Monica Ray, MD
TOC Eye and Face, Austin, TX
Monica Ray is an ophthalmologist, currently completing fellowship in Ophthalmic Plastic and Reconstructive Surgery through ASOPRS and Facial Cosmetic Surgery through AACS at TOC Eye and Face in Austin, TX. She attended the University of Michigan for her undergraduate degree, and Wayne State University School of Medicine where she earned her medical degree. She completed an internship at Beaumont Hospital in Dearborn Michigan. She finished ophthalmology residency at Case Western Reserve University in Cleveland, Ohio where she served as chief resident. She will be spending two years at TOC Eye and Face during which she will complete her two-year ASOPRS fellowship and a one-year AACS fellowship.

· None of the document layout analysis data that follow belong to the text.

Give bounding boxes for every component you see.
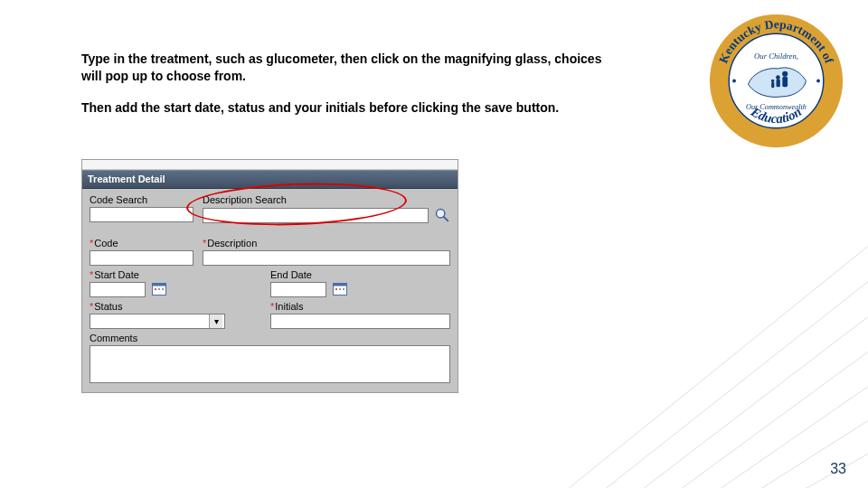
treatment-detail-panel: Treatment Detail Code Search Description… [81,159,458,393]
svg-point-29 [732,80,736,83]
input-description-search[interactable] [203,208,429,223]
select-status[interactable] [90,314,225,329]
logo-center-top: Our Children, [754,52,798,61]
label-comments: Comments [90,329,450,345]
instruction-2: Then add the start date, status and your… [81,99,624,117]
search-icon[interactable] [434,207,450,223]
label-start-date: *Start Date [90,266,261,282]
page-number: 33 [830,461,846,477]
svg-rect-13 [162,288,164,290]
instruction-1: Type in the treatment, such as glucomete… [81,51,624,85]
svg-line-0 [524,217,868,488]
kde-logo: Kentucky Department of Education Our Chi… [706,11,846,151]
label-description-search: Description Search [203,191,450,207]
svg-rect-28 [771,82,774,88]
svg-rect-24 [782,77,788,88]
svg-line-1 [561,253,868,488]
input-initials[interactable] [270,314,450,329]
svg-line-2 [597,289,868,488]
textarea-comments[interactable] [90,345,450,383]
svg-rect-26 [777,80,780,88]
svg-rect-10 [153,284,166,286]
panel-topbar [82,160,458,170]
input-code[interactable] [90,250,193,266]
label-status: *Status [90,297,261,314]
input-description[interactable] [203,250,450,266]
svg-rect-18 [343,288,344,290]
svg-rect-16 [335,288,337,290]
logo-center-bottom: Our Commonwealth [746,103,807,111]
svg-point-23 [782,71,788,77]
input-start-date[interactable] [90,282,146,297]
input-end-date[interactable] [270,282,326,297]
svg-point-25 [776,75,780,80]
svg-line-6 [741,434,868,488]
svg-point-30 [816,80,820,83]
svg-line-8 [444,217,448,221]
slide-text: Type in the treatment, such as glucomete… [81,51,624,131]
calendar-icon[interactable] [152,282,166,296]
decor-lines [524,181,868,488]
svg-rect-11 [155,288,156,290]
label-end-date: End Date [270,266,450,282]
label-initials: *Initials [270,297,450,314]
svg-rect-15 [334,284,347,286]
input-code-search[interactable] [90,207,193,222]
calendar-icon[interactable] [333,282,347,296]
svg-rect-12 [158,288,160,290]
svg-point-27 [771,80,774,82]
panel-body: Code Search Description Search *Code [82,189,458,392]
label-code-search: Code Search [90,191,193,207]
label-description: *Description [203,234,450,250]
svg-rect-17 [339,288,341,290]
panel-title: Treatment Detail [82,170,458,189]
label-code: *Code [90,234,193,250]
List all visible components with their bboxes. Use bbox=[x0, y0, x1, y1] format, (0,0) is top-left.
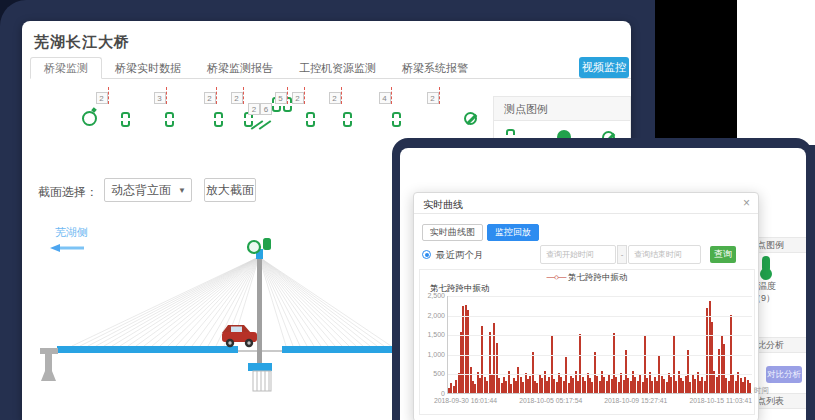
query-end-time-input[interactable] bbox=[628, 245, 701, 264]
query-start-time-input[interactable] bbox=[540, 245, 616, 264]
sensor-count-badge: 2 bbox=[427, 92, 439, 104]
deck-joint-left bbox=[238, 350, 257, 352]
chain-sensor-icon bbox=[165, 112, 174, 127]
x-axis-tick: 2018-10-05 05:17:54 bbox=[519, 397, 582, 404]
chart-x-ticks: 2018-09-30 16:01:442018-10-05 05:17:5420… bbox=[434, 397, 752, 404]
modal-header: 实时曲线 × bbox=[414, 193, 758, 214]
pylon-pier bbox=[257, 353, 262, 364]
modal-tab-bar: 实时曲线图监控回放 bbox=[422, 221, 543, 238]
sensor-marker-line bbox=[108, 87, 109, 104]
legend-marker-icon: —○— bbox=[546, 272, 565, 282]
recent-two-months-radio[interactable] bbox=[422, 250, 431, 259]
tab-4[interactable]: 桥梁系统报警 bbox=[389, 58, 481, 80]
gridline bbox=[448, 335, 752, 336]
gridline bbox=[448, 374, 752, 375]
video-placeholder bbox=[655, 0, 737, 138]
compare-analysis-button[interactable]: 对比分析 bbox=[766, 366, 802, 383]
chart-plot-area: 2,5002,0001,5001,0005000 bbox=[447, 296, 752, 394]
sensor-count-badge: 2 bbox=[96, 92, 108, 104]
y-axis-tick: 1,000 bbox=[421, 351, 445, 358]
left-abutment bbox=[40, 348, 58, 381]
section-select-dropdown[interactable]: 动态背立面 ▼ bbox=[104, 178, 192, 202]
tab-0[interactable]: 桥梁监测 bbox=[30, 57, 102, 79]
query-button[interactable]: 查询 bbox=[710, 246, 736, 263]
chain-sensor-item bbox=[337, 87, 357, 139]
section-select-value: 动态背立面 bbox=[111, 183, 171, 197]
chain-sensor-icon bbox=[214, 112, 223, 127]
background-window bbox=[737, 0, 815, 145]
section-controls: 截面选择： 动态背立面 ▼ 放大截面 bbox=[22, 178, 402, 204]
tab-3[interactable]: 工控机资源监测 bbox=[286, 58, 389, 80]
ban-icon bbox=[464, 112, 477, 125]
gridline bbox=[448, 296, 752, 297]
legend-label: 第七跨跨中振动 bbox=[568, 272, 628, 282]
chain-sensor-item bbox=[115, 87, 135, 139]
left-arrow-icon bbox=[50, 244, 60, 252]
playback-window-frame: 测点图例 温度 （9） 对比分析 对比分析 测点列表 实时曲线 × 实时曲线图监… bbox=[392, 138, 812, 420]
bridge-pylon bbox=[257, 254, 262, 364]
page-title: 芜湖长江大桥 bbox=[34, 33, 130, 52]
left-arrow-shaft bbox=[60, 247, 84, 250]
chain-sensor-icon bbox=[121, 112, 130, 127]
pier-base bbox=[253, 371, 271, 391]
sensor-marker-line bbox=[439, 87, 440, 104]
main-tab-bar: 桥梁监测桥梁实时数据桥梁监测报告工控机资源监测桥梁系统报警 bbox=[30, 57, 631, 79]
thermometer-icon bbox=[762, 256, 770, 272]
desktop-background: 芜湖长江大桥 桥梁监测桥梁实时数据桥梁监测报告工控机资源监测桥梁系统报警 视频监… bbox=[0, 0, 815, 420]
x-axis-tick: 2018-10-09 15:27:41 bbox=[604, 397, 667, 404]
sensor-count-badge: 5 bbox=[275, 92, 287, 104]
chevron-down-icon: ▼ bbox=[178, 179, 186, 203]
section-select-label: 截面选择： bbox=[38, 184, 98, 201]
bridge-schematic: 芜湖侧 bbox=[36, 221, 398, 420]
deck-joint-right bbox=[262, 350, 282, 352]
x-axis-tick: 2018-09-30 16:01:44 bbox=[434, 397, 497, 404]
modal-title: 实时曲线 bbox=[423, 198, 463, 212]
chart-bars bbox=[448, 296, 752, 393]
tab-2[interactable]: 桥梁监测报告 bbox=[194, 58, 286, 80]
playback-window: 测点图例 温度 （9） 对比分析 对比分析 测点列表 实时曲线 × 实时曲线图监… bbox=[400, 148, 806, 420]
modal-tab-1[interactable]: 监控回放 bbox=[487, 224, 539, 241]
gridline bbox=[448, 316, 752, 317]
y-axis-tick: 2,000 bbox=[421, 312, 445, 319]
y-axis-tick: 500 bbox=[421, 370, 445, 377]
gridline bbox=[448, 355, 752, 356]
chart-x-axis-label: 时间 bbox=[754, 386, 769, 396]
y-axis-tick: 0 bbox=[421, 390, 445, 397]
y-axis-tick: 2,500 bbox=[421, 292, 445, 299]
ban-sensor-item bbox=[460, 87, 480, 139]
chain-sensor-icon bbox=[343, 112, 352, 127]
chain-sensor-item bbox=[300, 87, 320, 139]
video-monitor-button[interactable]: 视频监控 bbox=[579, 57, 629, 78]
vibration-chart: —○— 第七跨跨中振动 第七跨跨中振动 2,5002,0001,5001,000… bbox=[419, 269, 755, 415]
zoom-section-button[interactable]: 放大截面 bbox=[204, 178, 256, 202]
recent-two-months-label: 最近两个月 bbox=[436, 249, 484, 262]
bridge-deck-left bbox=[57, 346, 238, 353]
legend-panel-title: 测点图例 bbox=[494, 97, 630, 121]
bridge-side-label: 芜湖侧 bbox=[55, 226, 88, 238]
chain-sensor-icon bbox=[306, 112, 315, 127]
close-icon[interactable]: × bbox=[743, 196, 750, 210]
modal-tab-0[interactable]: 实时曲线图 bbox=[422, 224, 483, 241]
pier-cap bbox=[248, 363, 272, 371]
car bbox=[222, 325, 257, 347]
realtime-curve-modal: 实时曲线 × 实时曲线图监控回放 最近两个月 - 查询 —○— 第七跨跨中振动 bbox=[413, 192, 759, 420]
y-axis-tick: 1,500 bbox=[421, 331, 445, 338]
x-axis-tick: 2018-10-15 11:03:41 bbox=[689, 397, 752, 404]
chain-sensor-item bbox=[159, 87, 179, 139]
marker-sensor-item: 2 bbox=[423, 87, 443, 139]
chain-sensor-icon bbox=[392, 112, 401, 127]
chain-sensor-item bbox=[208, 87, 228, 139]
tab-1[interactable]: 桥梁实时数据 bbox=[102, 58, 194, 80]
pylon-thermometer-icon bbox=[263, 238, 271, 250]
bridge-deck-right bbox=[282, 346, 398, 353]
range-separator: - bbox=[617, 245, 627, 264]
pylon-sensor-icon bbox=[248, 241, 260, 253]
marker-sensor-item: 2 bbox=[92, 87, 112, 139]
chart-bar bbox=[749, 383, 751, 393]
sensor-count-badge: 2 bbox=[248, 103, 260, 115]
chain-sensor-item bbox=[386, 87, 406, 139]
query-row: 最近两个月 - 查询 bbox=[414, 245, 760, 265]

Introduction: Brow ptosis is an important component of facial aging. Many techniques have been developed to address the gravitational descent of the brow. Effective lifting requires complete soft tissue release from the superior, lateral, and inferolateral orbital rim and sufficient zygomatic-temporal dissection to facilitate elevation and suspension of these tissues. Traditional approaches which only address the superior orbital rim may effectively raise the brow; however, full release of the zygomatic-temporal region provides release of the intermediate fat pad and the superior aspect of the SMAS which leads to improved aesthetic results and allows suspension of the zygomatic soft tissue and midface. Presented here is our technique of extended dissection of the zygomatic region providing enhanced outcomes in cosmetic endoscopic brow and forehead lifting.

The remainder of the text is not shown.